10/06/2026
As I sit in the car waiting for my daughter (something I seem to spend a significant portion of my life doing these days!), I found myself reflecting on my work and the incredible way the nervous system adapts to stress and trauma……as ya do! 🥴
It got me thinking…
Many people believe that if enough time has passed, stress and trauma simply disappear.
But the nervous system keeps score.
Trauma isn’t just a memory stored in the mind. Research shows that chronic stress and traumatic experiences can alter the way the nervous system perceives and responds to the world long after the event itself has passed. The body can remain in patterns of protection, hypervigilance, tension, fatigue, pain, digestive issues, sleep disturbances, or emotional overwhelm—even years later.
What’s fascinating is that the nervous system is designed to adapt for survival. The challenge is that survival responses that were once necessary can become the default setting when they are never fully resolved.

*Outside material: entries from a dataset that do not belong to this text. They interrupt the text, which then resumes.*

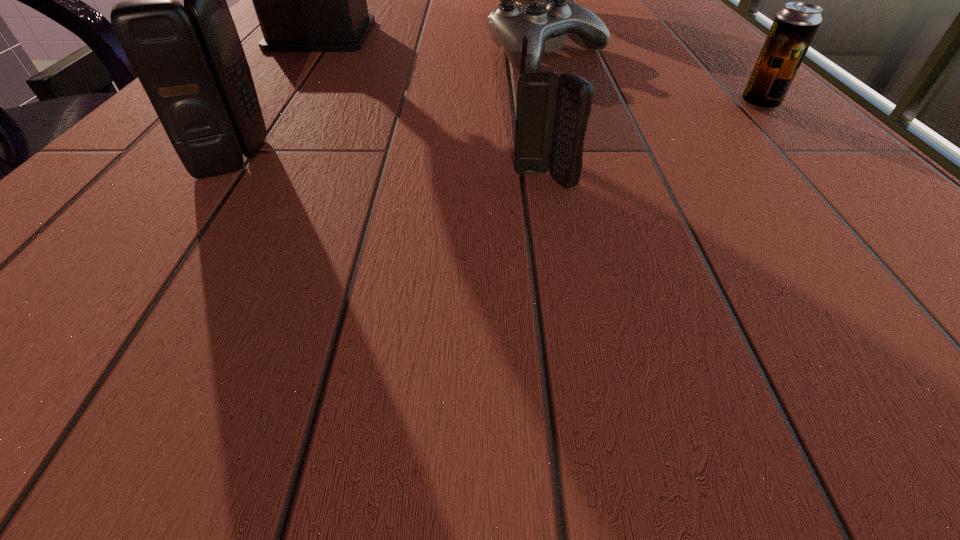 This screenshot has height=540, width=960. Identify the location of the left cellular telephone. (189, 59).

This screenshot has height=540, width=960. In order to click on the taller cellular telephone in this screenshot , I will do `click(189, 59)`.

Locate an element on the screen. Image resolution: width=960 pixels, height=540 pixels. the right cellular telephone is located at coordinates (552, 113).

The height and width of the screenshot is (540, 960). What are the coordinates of `control` in the screenshot? It's located at (546, 21).

The height and width of the screenshot is (540, 960). I want to click on award, so click(307, 0).

Identify the location of the fourth farthest object. (794, 27).

Find the location of a particular element. the rightmost object is located at coordinates (794, 27).

This screenshot has width=960, height=540. I want to click on free location located 0.100m on the keyboard of the second tallest object, so [124, 159].

You are a GUI agent. You are given a task and a screenshot of the screen. Output one action in this format:
    pyautogui.click(x=<x>, y=<y>)
    Task: Click on the free space located on the keyboard of the right cellular telephone
    Image resolution: width=960 pixels, height=540 pixels.
    Given the screenshot: What is the action you would take?
    pyautogui.click(x=552, y=221)

At what (x,y) coordinates should I click in order to perform the action: click on free space located on the back of the control. Please return your answer as a coordinate pair (x, y). Looking at the image, I should click on (534, 4). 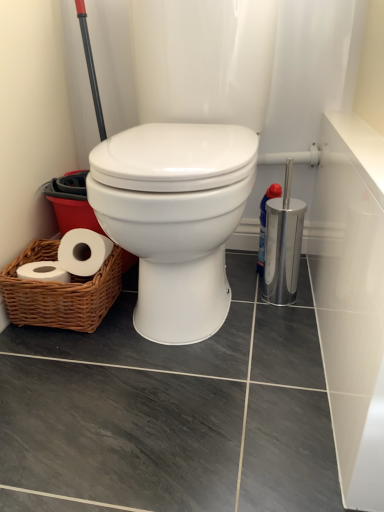 Identify the location of white glossy toilet at center. click(175, 218).

What do you see at coordinates (175, 218) in the screenshot? I see `white glossy toilet at center` at bounding box center [175, 218].

At what (x,y) coordinates should I click in order to perform the action: click on woven brown basket at lower left. Please return your answer as a coordinate pair (x, y). Looking at the image, I should click on (x=60, y=292).

What do you see at coordinates (60, 292) in the screenshot? The height and width of the screenshot is (512, 384). I see `woven brown basket at lower left` at bounding box center [60, 292].

The width and height of the screenshot is (384, 512). I want to click on white glossy toilet at center, so click(175, 218).

Considering the relative positions of woven brown basket at lower left and white glossy toilet at center in the image provided, is woven brown basket at lower left to the left of white glossy toilet at center from the viewer's perspective?

Yes.

Which is behind, woven brown basket at lower left or white glossy toilet at center?

woven brown basket at lower left is behind.

Is point (35, 312) positioned before point (132, 146)?

No, (35, 312) is behind (132, 146).

From the image's perspective, which is below, woven brown basket at lower left or white glossy toilet at center?

woven brown basket at lower left, from the image's perspective.

From a real-world perspective, which is physically above, woven brown basket at lower left or white glossy toilet at center?

In real-world perspective, white glossy toilet at center is above.

Looking at their sizes, would you say woven brown basket at lower left is wider or thinner than white glossy toilet at center?

Clearly, woven brown basket at lower left has less width compared to white glossy toilet at center.

Does woven brown basket at lower left have a lesser height compared to white glossy toilet at center?

Indeed, woven brown basket at lower left has a lesser height compared to white glossy toilet at center.

Is woven brown basket at lower left bigger than white glossy toilet at center?

Actually, woven brown basket at lower left might be smaller than white glossy toilet at center.

Is woven brown basket at lower left completely or partially outside of white glossy toilet at center?

Yes.

Is woven brown basket at lower left beside white glossy toilet at center?

woven brown basket at lower left and white glossy toilet at center are not in contact.

Is woven brown basket at lower left aimed at white glossy toilet at center?

No, woven brown basket at lower left is not aimed at white glossy toilet at center.

Locate an element on the screen. This screenshot has width=384, height=512. toilet on the right of woven brown basket at lower left is located at coordinates (175, 218).

Considering the positions of objects white glossy toilet at center and woven brown basket at lower left in the image provided, who is more to the left, white glossy toilet at center or woven brown basket at lower left?

woven brown basket at lower left is more to the left.

Is white glossy toilet at center positioned before woven brown basket at lower left?

Yes, white glossy toilet at center is closer to the viewer.

Which is less distant, [137,232] or [80,322]?

Point [137,232].

From the image's perspective, would you say white glossy toilet at center is shown under woven brown basket at lower left?

No.

From a real-world perspective, relative to woven brown basket at lower left, is white glossy toilet at center vertically above or below?

In terms of real-world spatial position, white glossy toilet at center is above woven brown basket at lower left.

Can you confirm if white glossy toilet at center is thinner than woven brown basket at lower left?

Incorrect, the width of white glossy toilet at center is not less than that of woven brown basket at lower left.

Is white glossy toilet at center shorter than woven brown basket at lower left?

In fact, white glossy toilet at center may be taller than woven brown basket at lower left.

Considering the relative sizes of white glossy toilet at center and woven brown basket at lower left in the image provided, is white glossy toilet at center smaller than woven brown basket at lower left?

No.

Do you think white glossy toilet at center is within woven brown basket at lower left, or outside of it?

white glossy toilet at center is outside woven brown basket at lower left.

Are white glossy toilet at center and woven brown basket at lower left far apart?

No, there isn't a large distance between white glossy toilet at center and woven brown basket at lower left.

Is woven brown basket at lower left at the back of white glossy toilet at center?

white glossy toilet at center does not have its back to woven brown basket at lower left.

How many degrees apart are the facing directions of white glossy toilet at center and woven brown basket at lower left?

The facing directions of white glossy toilet at center and woven brown basket at lower left are 1.41 degrees apart.

How distant is white glossy toilet at center from woven brown basket at lower left?

A distance of 10.55 inches exists between white glossy toilet at center and woven brown basket at lower left.

Identify the location of toilet positioned vertically above the woven brown basket at lower left (from a real-world perspective). (175, 218).

Find the location of `toilet on the right of woven brown basket at lower left`. toilet on the right of woven brown basket at lower left is located at coordinates (175, 218).

This screenshot has width=384, height=512. I want to click on toilet in front of the woven brown basket at lower left, so click(x=175, y=218).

You don’t have to consciously think about a stressful experience for your body to still be responding to it.
Ignoring trauma doesn’t make it disappear. It simply finds another way to be expressed.
The good news? The nervous system is not fixed. Thanks to neuroplasticity, the brain and body have the capacity to create new patterns, build resilience, and move from protection back into regulation.
Healing is not about revisiting the past endlessly. It’s about helping the body recognise that the danger is no longer here.
Sometimes the symptoms we are trying to silence are actually messages asking to be understood.
Your nervous system is always communicating.